Exclusive: IFA is a month away and completely sold out - here's what to expect

The massive pavilion at the center of IFA
Messe Berlin's south hall, a massive pavilion and a centerpiece of the annual IFA technology show. (Image credit: Future / Jeremy Kaplan)

We’re one month away from the 99th installment of one of the biggest technology shows in the world. IFA 2023, held annually at the massive Messe Berlin arena in Germany, opens to the press August 30 and 31 and then to the public at large for a solid week starting in September. And the show is completely and utterly sold out, Oliver Merlin, managing director of IFA, tells TechRadar exclusively. 

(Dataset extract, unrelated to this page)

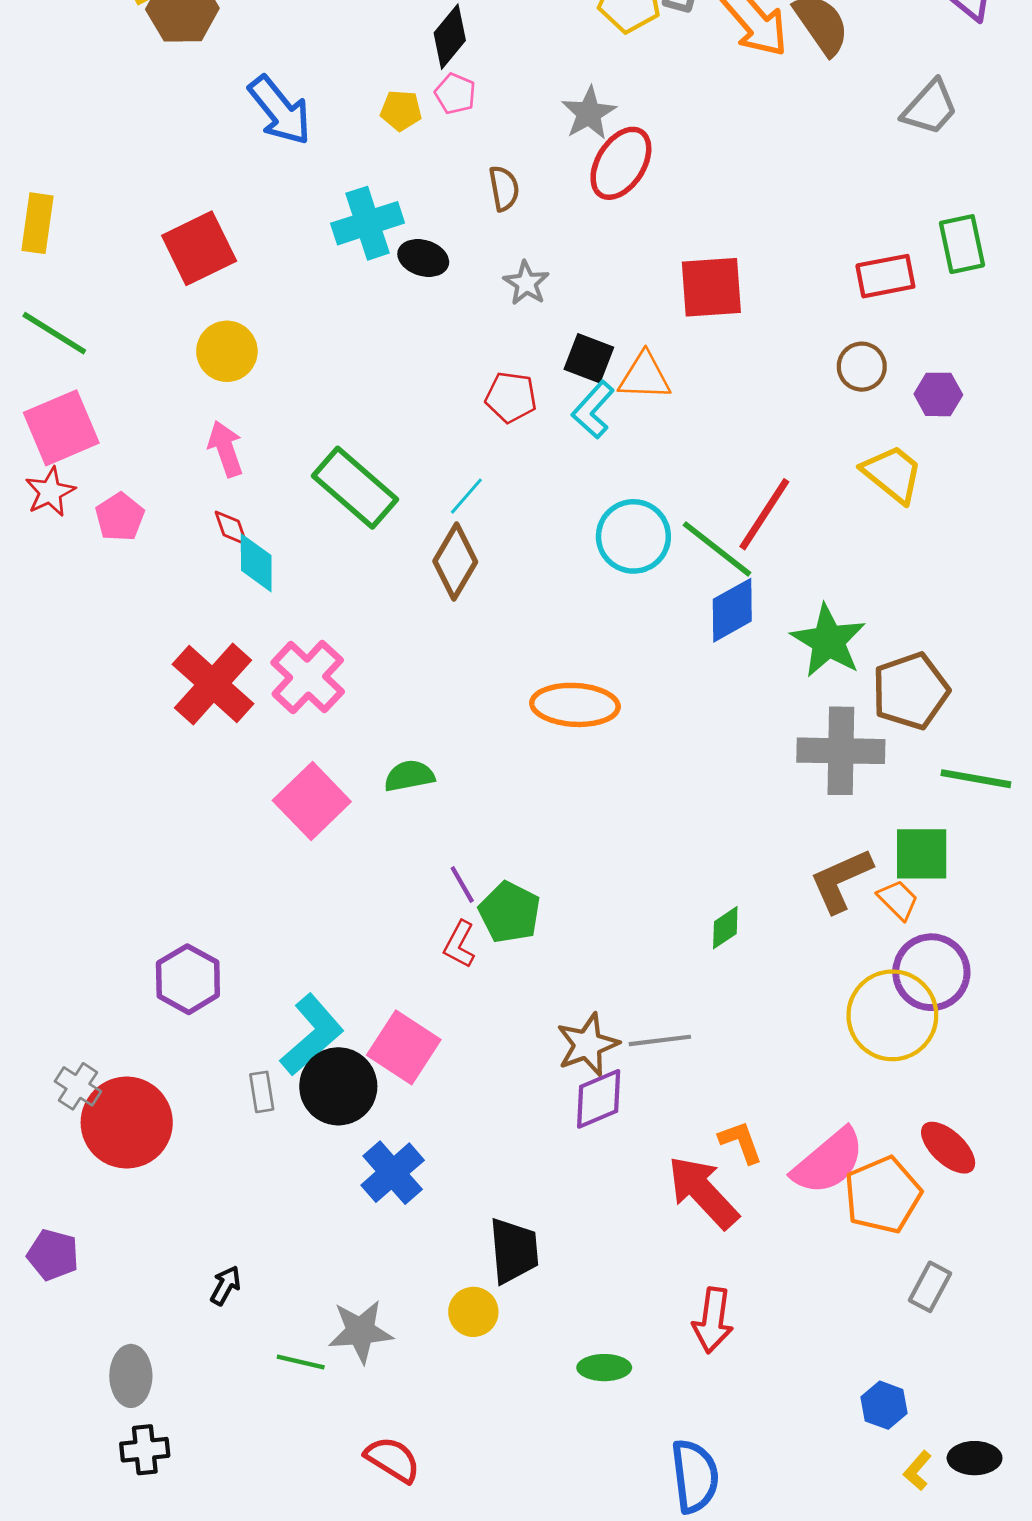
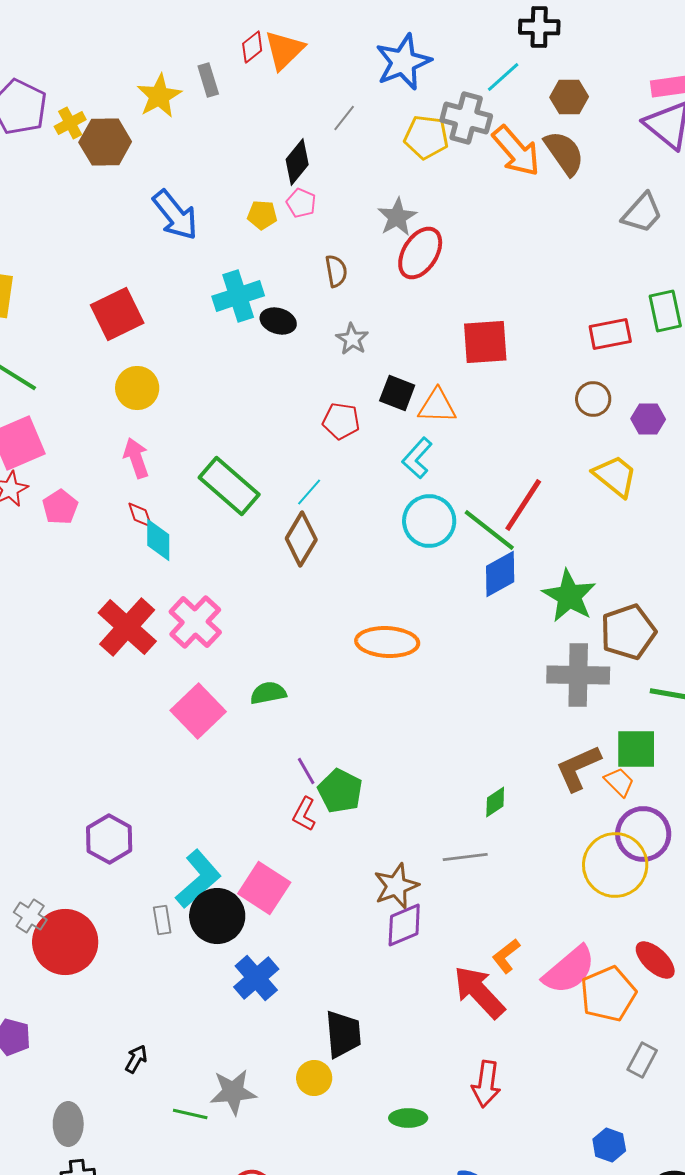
cyan L-shape: (593, 410) -> (417, 458), moved
gray line: (660, 1040) -> (465, 857), moved
orange L-shape: (741, 1142) -> (506, 956), turned -108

“Out of the 27 halls, we’ve used 26, and the last one is reserved for logistics. We’ve sold out every single square centimeter that we could,” Merlin said. That's 130,000 square meters -- an area about as big as The Pentagon. CES may bill itself as “the most influential tech event in the world,” but IFA is larger, even with the Las Vegas Convention Center’s sprawling new billion-dollar West Wing. IFA is expected to draw 2,000 manufacturers from 44 countries and 180K attendees from 130 countries. 

And a full house means a vast amount of new technology from gigantic consumer electronics companies like Samsung, Vestel, Bosch, Sony, Hisense, De’longhi, LG, Braun, Dyson, AEG, Siemens, Miele, and more.

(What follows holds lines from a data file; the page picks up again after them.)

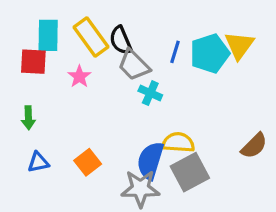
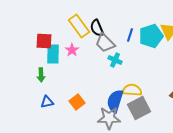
cyan rectangle: (48, 35) -> (53, 54), moved

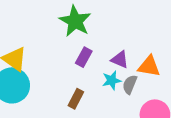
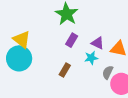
gray semicircle: (130, 84) -> (108, 72), moved

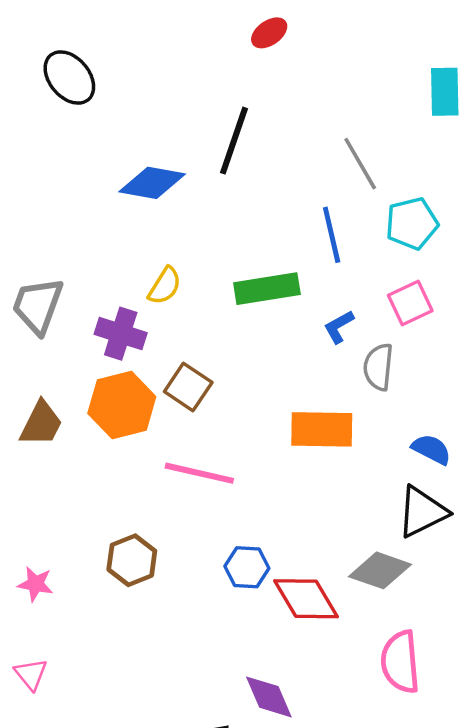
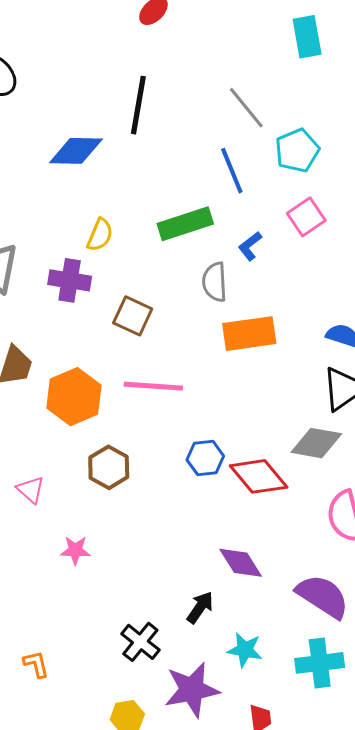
gray semicircle: (378, 367) -> (215, 282), moved
orange hexagon: (122, 405) -> (74, 397), moved
pink star: (35, 584) -> (75, 550), moved
pink triangle: (31, 674) -> (31, 490), moved

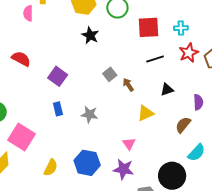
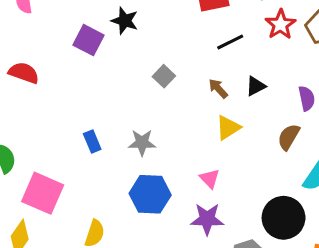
purple square: (58, 76) -> (88, 40), moved
brown arrow: (128, 85) -> (218, 88), moved
blue hexagon: (87, 163) -> (150, 194), moved

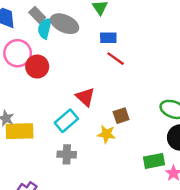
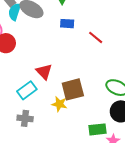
red line: (116, 59) -> (96, 37), moved
brown square: (121, 116) -> (73, 89), size x1.6

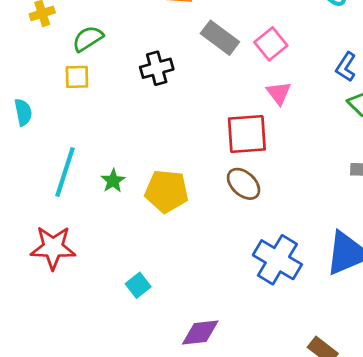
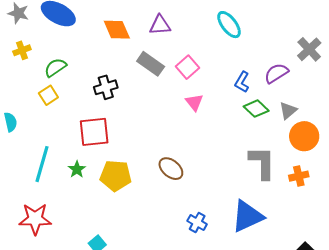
yellow square: (77, 77) -> (48, 95), turned -30
red square: (247, 134) -> (94, 132), moved
blue cross: (277, 260) -> (197, 223), size x0.6

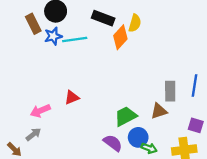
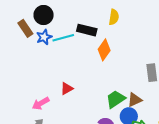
black rectangle: (103, 18) -> (87, 30), moved
orange diamond: (120, 37) -> (104, 50), moved
brown triangle: (159, 111) -> (135, 100), moved

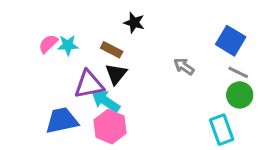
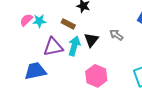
black triangle: (116, 74) -> (91, 40), moved
cyan arrow: (106, 101) -> (74, 46), moved, turned 72
pink hexagon: (110, 127) -> (96, 76), moved

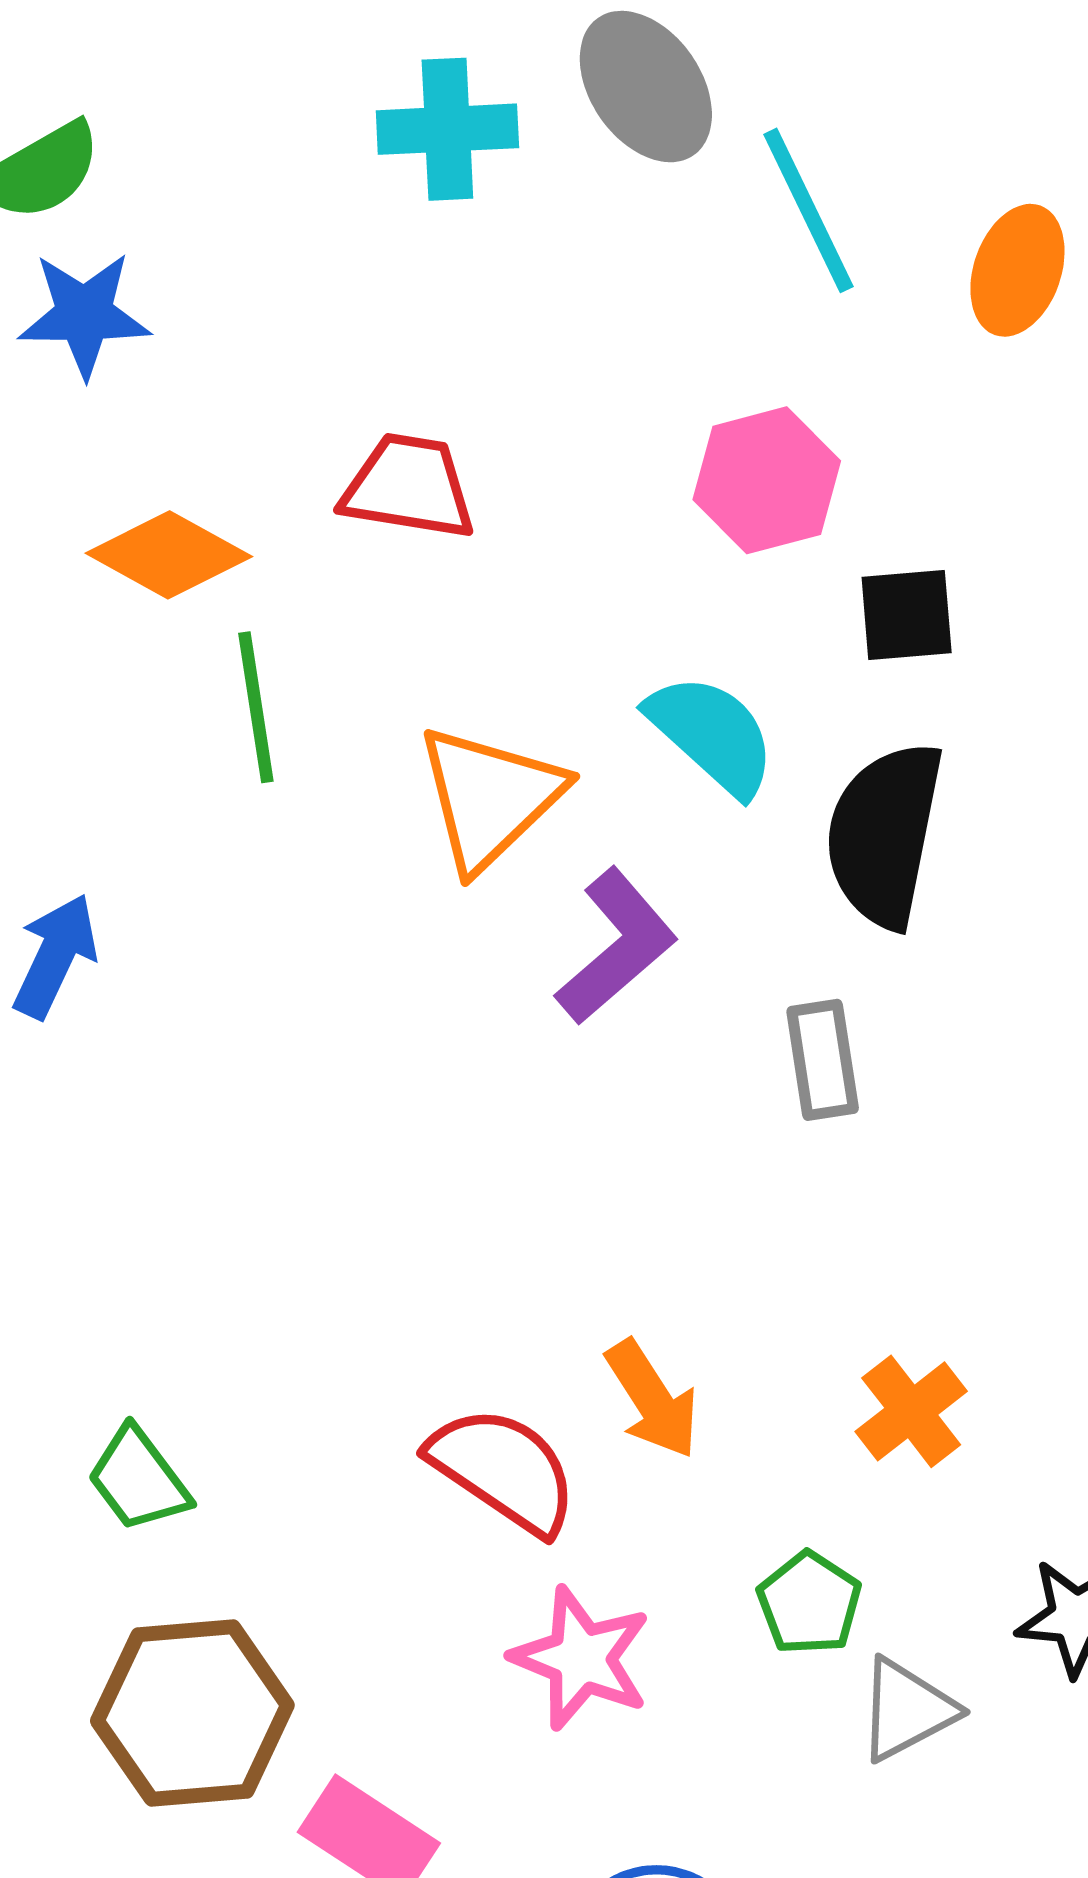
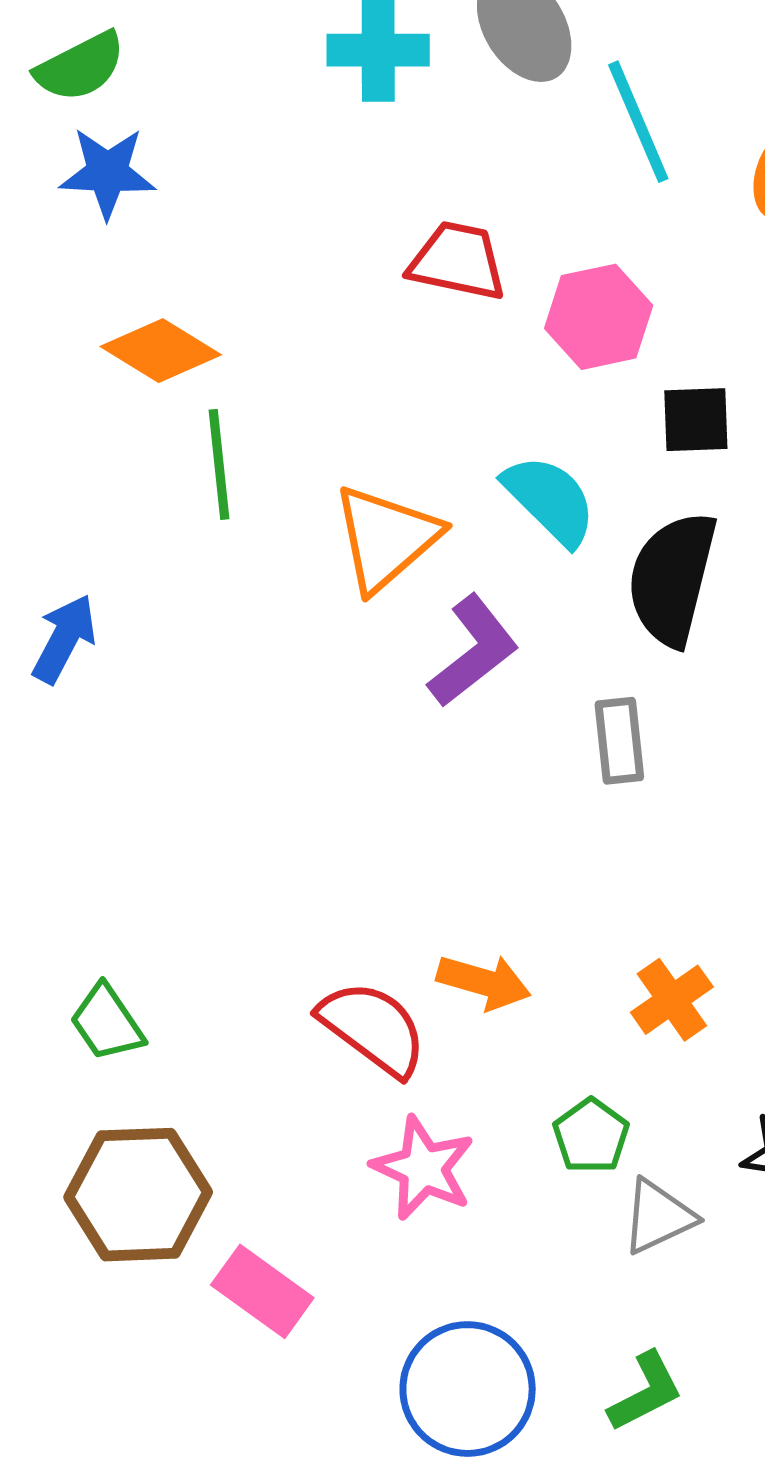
red trapezoid: (409, 487) -> (458, 261), moved
orange arrow: (652, 1399) -> (484, 982), turned -44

We’ve sold out every single square centimeter that we could.

Oliver Merlin, managing director of IFA

IFA has nearly a century of experience at the forefront of the technology industry, from the 1920s and 1930s where it spot-lit the burgeoning tube radio and receiver market to the 70s where the first video recorder was launched. In 1930, Albert Einstein opened the show. Today the cutting edge means AI, which has spilled out upon the technology market like that drawer full of miscellaneous cables you keep meaning to clean out.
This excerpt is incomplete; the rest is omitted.